The United Nations experienced intense difficulty last year when it attempted to draft a definition of terrorism acceptable to its member states. In order to avert further international controversy, I humbly offer a solitary criterion which substantially contributes towards distinguishing freedom fighters from terrorists: freedom fighters content themselves with attacking the people actually responsible for oppressing them. Terrorists, conversely, delight in assaulting symbolic targets, in slaughtering the innocent in order to “make a statement” or draw attention to their cause.

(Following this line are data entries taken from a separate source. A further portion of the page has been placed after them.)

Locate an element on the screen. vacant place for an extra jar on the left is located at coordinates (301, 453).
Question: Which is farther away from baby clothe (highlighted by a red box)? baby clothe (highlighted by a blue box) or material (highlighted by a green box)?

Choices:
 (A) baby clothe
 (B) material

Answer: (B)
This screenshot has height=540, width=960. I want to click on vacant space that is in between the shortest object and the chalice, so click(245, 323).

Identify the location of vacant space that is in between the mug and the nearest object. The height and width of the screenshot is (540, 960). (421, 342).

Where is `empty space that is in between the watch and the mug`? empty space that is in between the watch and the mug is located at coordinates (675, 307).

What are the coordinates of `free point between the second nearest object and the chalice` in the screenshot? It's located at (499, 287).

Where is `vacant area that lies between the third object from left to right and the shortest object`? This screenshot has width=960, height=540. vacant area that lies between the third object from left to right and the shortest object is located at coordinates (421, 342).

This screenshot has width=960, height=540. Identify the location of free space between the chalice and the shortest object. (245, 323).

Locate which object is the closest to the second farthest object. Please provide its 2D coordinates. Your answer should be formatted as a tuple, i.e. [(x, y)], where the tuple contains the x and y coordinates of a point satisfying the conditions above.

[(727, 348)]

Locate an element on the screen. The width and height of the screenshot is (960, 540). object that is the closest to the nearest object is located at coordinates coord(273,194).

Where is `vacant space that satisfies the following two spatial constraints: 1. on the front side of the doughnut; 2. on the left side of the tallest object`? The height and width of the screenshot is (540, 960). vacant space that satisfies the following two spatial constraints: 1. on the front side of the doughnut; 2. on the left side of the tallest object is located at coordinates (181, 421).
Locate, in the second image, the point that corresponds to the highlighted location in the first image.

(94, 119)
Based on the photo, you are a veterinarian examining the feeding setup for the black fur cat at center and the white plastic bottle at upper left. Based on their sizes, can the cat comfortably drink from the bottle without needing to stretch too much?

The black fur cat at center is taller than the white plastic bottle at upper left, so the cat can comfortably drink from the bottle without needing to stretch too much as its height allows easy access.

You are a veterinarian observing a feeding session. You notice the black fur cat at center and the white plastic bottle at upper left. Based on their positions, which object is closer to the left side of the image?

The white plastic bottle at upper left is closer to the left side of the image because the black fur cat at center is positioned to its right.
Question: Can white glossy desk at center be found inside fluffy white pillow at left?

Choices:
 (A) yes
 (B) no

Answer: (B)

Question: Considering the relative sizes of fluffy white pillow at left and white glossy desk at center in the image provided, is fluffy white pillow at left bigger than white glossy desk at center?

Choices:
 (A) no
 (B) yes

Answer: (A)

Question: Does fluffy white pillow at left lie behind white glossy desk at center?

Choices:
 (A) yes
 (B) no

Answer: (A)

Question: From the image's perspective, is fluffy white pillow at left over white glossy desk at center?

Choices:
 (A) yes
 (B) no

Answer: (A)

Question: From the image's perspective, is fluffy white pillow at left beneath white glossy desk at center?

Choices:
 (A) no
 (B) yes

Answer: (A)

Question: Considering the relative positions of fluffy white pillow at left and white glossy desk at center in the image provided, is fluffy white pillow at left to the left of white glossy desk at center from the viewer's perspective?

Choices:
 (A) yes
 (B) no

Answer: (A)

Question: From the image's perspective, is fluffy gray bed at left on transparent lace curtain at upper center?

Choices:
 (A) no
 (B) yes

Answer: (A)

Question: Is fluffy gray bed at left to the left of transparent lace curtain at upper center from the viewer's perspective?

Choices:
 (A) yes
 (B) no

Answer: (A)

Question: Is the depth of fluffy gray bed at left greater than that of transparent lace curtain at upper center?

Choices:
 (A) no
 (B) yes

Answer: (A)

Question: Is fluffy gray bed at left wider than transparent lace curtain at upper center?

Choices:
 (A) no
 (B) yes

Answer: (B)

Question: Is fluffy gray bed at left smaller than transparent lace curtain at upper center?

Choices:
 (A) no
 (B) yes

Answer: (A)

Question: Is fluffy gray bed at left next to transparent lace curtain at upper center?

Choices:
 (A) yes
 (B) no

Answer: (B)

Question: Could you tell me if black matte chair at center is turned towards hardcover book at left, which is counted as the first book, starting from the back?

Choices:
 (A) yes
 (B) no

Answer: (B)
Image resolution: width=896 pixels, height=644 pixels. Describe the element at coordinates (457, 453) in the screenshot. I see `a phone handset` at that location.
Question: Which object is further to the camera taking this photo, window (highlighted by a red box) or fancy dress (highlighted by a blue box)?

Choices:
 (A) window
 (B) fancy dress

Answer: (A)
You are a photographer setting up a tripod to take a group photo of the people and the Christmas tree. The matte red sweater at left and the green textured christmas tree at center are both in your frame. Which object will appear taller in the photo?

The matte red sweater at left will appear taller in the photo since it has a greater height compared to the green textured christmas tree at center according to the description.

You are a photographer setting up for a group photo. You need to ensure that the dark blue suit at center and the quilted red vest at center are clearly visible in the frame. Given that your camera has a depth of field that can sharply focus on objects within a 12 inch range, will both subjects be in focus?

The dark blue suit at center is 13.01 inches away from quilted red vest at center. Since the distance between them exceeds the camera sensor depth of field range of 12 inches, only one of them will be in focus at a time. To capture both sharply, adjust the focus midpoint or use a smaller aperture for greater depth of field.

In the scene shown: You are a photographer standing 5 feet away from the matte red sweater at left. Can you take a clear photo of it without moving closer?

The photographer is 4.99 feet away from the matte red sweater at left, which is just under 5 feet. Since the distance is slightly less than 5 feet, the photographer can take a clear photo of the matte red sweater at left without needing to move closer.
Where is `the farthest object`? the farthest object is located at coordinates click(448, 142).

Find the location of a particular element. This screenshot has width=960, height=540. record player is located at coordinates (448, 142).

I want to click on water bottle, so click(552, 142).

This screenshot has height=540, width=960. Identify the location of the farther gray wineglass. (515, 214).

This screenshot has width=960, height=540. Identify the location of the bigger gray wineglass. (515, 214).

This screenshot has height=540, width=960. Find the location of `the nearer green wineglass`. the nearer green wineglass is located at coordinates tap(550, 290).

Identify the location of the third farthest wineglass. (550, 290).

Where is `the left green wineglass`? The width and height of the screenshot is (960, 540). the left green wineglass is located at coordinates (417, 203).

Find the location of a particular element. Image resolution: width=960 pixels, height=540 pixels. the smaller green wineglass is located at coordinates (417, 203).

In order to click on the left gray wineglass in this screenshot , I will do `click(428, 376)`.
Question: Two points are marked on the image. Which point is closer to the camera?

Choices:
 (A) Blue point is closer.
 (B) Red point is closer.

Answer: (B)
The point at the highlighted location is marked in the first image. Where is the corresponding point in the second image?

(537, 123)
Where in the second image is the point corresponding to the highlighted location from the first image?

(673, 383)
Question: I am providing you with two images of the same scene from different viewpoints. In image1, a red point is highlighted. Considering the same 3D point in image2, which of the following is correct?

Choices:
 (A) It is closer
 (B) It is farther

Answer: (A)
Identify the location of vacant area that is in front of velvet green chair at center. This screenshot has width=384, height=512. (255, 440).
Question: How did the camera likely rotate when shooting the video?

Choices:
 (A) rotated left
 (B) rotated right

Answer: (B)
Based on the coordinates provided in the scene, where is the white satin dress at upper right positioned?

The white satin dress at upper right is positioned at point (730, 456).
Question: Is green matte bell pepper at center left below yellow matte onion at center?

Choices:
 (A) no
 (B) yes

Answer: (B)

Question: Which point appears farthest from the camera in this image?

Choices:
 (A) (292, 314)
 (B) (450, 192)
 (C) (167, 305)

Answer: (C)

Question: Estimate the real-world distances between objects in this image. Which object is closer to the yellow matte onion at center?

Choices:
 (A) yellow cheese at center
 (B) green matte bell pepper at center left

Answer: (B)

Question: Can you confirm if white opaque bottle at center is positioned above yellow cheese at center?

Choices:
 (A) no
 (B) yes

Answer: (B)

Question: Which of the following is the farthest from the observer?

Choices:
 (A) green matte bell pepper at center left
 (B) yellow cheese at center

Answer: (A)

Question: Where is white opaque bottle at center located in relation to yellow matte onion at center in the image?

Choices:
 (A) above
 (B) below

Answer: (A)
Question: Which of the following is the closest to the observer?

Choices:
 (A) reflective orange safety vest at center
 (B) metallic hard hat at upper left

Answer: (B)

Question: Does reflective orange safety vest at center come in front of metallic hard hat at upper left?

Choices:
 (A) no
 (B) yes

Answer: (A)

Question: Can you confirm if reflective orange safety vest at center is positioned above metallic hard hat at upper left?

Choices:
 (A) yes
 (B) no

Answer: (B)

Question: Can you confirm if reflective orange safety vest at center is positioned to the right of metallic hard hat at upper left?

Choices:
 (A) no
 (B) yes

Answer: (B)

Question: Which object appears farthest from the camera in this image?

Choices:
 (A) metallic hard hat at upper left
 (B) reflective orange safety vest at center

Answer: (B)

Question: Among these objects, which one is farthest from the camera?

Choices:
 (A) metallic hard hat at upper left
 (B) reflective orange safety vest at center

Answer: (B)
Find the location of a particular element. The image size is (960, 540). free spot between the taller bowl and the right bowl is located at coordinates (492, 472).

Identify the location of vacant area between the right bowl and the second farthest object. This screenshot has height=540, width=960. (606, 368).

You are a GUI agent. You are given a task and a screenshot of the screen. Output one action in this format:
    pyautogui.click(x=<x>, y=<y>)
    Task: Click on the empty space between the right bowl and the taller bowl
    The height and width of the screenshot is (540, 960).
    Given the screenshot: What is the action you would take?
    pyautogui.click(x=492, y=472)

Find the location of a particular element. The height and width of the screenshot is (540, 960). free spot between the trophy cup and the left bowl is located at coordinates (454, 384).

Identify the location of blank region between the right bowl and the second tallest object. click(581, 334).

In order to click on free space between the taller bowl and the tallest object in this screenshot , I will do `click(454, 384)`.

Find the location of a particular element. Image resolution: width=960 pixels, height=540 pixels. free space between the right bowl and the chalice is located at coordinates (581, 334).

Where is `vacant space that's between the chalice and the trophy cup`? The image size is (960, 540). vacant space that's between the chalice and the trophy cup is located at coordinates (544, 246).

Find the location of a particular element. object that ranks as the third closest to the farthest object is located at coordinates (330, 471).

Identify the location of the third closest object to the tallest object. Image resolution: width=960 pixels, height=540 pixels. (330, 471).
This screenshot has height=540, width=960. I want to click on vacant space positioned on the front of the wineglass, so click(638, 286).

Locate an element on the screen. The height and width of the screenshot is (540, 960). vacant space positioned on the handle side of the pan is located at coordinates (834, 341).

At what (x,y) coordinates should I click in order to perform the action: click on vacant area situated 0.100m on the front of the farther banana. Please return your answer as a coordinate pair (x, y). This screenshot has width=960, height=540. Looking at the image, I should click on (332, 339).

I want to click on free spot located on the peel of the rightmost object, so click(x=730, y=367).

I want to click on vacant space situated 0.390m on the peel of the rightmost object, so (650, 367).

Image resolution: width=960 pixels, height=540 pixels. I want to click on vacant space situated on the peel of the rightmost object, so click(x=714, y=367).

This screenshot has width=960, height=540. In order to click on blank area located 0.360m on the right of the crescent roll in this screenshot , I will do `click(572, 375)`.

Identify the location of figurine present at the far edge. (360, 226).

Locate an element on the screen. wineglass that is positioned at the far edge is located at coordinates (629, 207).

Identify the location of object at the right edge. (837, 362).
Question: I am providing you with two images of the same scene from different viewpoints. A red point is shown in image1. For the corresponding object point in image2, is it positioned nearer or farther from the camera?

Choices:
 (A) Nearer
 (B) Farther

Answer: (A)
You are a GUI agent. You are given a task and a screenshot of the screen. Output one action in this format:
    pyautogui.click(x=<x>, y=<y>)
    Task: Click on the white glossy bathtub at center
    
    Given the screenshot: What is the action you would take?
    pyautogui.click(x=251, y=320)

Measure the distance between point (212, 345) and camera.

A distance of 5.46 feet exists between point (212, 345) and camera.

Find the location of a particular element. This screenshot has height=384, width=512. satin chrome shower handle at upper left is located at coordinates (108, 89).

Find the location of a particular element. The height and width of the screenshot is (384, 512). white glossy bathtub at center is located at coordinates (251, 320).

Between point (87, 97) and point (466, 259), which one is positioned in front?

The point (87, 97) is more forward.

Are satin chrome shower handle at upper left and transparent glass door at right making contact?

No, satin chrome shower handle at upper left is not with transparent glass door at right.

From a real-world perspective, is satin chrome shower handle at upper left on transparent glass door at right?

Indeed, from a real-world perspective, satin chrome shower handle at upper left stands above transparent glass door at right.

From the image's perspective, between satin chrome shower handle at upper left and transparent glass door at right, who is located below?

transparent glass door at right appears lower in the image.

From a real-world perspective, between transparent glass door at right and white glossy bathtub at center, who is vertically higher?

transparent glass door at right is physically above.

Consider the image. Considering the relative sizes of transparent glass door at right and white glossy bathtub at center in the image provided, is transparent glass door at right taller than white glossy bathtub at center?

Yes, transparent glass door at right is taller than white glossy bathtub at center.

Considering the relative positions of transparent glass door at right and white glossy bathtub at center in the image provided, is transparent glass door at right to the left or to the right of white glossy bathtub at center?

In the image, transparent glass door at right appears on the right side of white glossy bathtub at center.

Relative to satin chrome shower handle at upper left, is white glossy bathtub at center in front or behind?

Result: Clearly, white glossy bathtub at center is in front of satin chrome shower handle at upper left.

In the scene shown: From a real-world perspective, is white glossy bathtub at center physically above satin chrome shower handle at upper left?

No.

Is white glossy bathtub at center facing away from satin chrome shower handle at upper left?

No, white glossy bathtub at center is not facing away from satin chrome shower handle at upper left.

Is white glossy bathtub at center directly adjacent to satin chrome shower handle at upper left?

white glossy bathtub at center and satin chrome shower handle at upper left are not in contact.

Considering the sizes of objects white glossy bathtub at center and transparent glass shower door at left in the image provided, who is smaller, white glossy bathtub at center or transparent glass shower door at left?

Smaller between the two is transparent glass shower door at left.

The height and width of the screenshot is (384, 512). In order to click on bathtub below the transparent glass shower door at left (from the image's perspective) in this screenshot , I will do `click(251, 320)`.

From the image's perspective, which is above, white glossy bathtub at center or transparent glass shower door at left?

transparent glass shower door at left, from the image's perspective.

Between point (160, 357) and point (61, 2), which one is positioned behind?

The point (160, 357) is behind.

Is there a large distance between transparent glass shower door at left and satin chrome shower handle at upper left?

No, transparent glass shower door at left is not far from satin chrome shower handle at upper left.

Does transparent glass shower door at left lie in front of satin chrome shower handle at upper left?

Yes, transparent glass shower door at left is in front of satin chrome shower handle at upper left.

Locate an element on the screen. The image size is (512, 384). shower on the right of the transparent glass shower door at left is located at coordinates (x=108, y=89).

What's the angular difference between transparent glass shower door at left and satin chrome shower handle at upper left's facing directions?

Do you know what strikes terror into my heart? The fact that certain individuals and organizations in the world today regard me as a legitimate target for assassination simply because I am white, or American, or Christian, or “Western.” That I have never committed a hate crime, that I have only the most indirect say in my country’s foreign policy, that I am centuries too young to have participated in the historical atrocities of my religion, and that the “West” has been systematically dismantling its cultural heritage for decades fail to detract from the overarching symbolic value that my head upon a pike would have. “The cause” takes precedence over my life - and yours. Do you want to know how to tell the difference between a terrorist and a freedom fighter? Ask yourself whether or not he wants you dead.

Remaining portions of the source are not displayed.